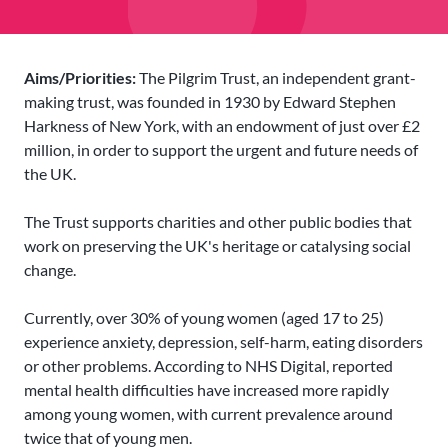
Aims/Priorities:
The Pilgrim Trust, an independent grant-
making trust, was founded in 1930 by Edward Stephen
Harkness of New York, with an endowment of just over £2
million, in order to support the urgent and future needs of
the UK.
The Trust supports charities and other public bodies that
work on preserving the UK's heritage or catalysing social
change.
Currently, over 30% of young women (aged 17 to 25)
experience anxiety, depression, self-harm, eating disorders
or other problems. According to NHS Digital, reported
mental health difficulties have increased more rapidly
among young women, with current prevalence around
twice that of young men.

= = =

**REQUIRED ACTION:** The answer must be every line from the records above that contains the word "women", copied in full.

**YOUR RESPONSE:**
Currently, over 30% of young women (aged 17 to 25)
among young women, with current prevalence around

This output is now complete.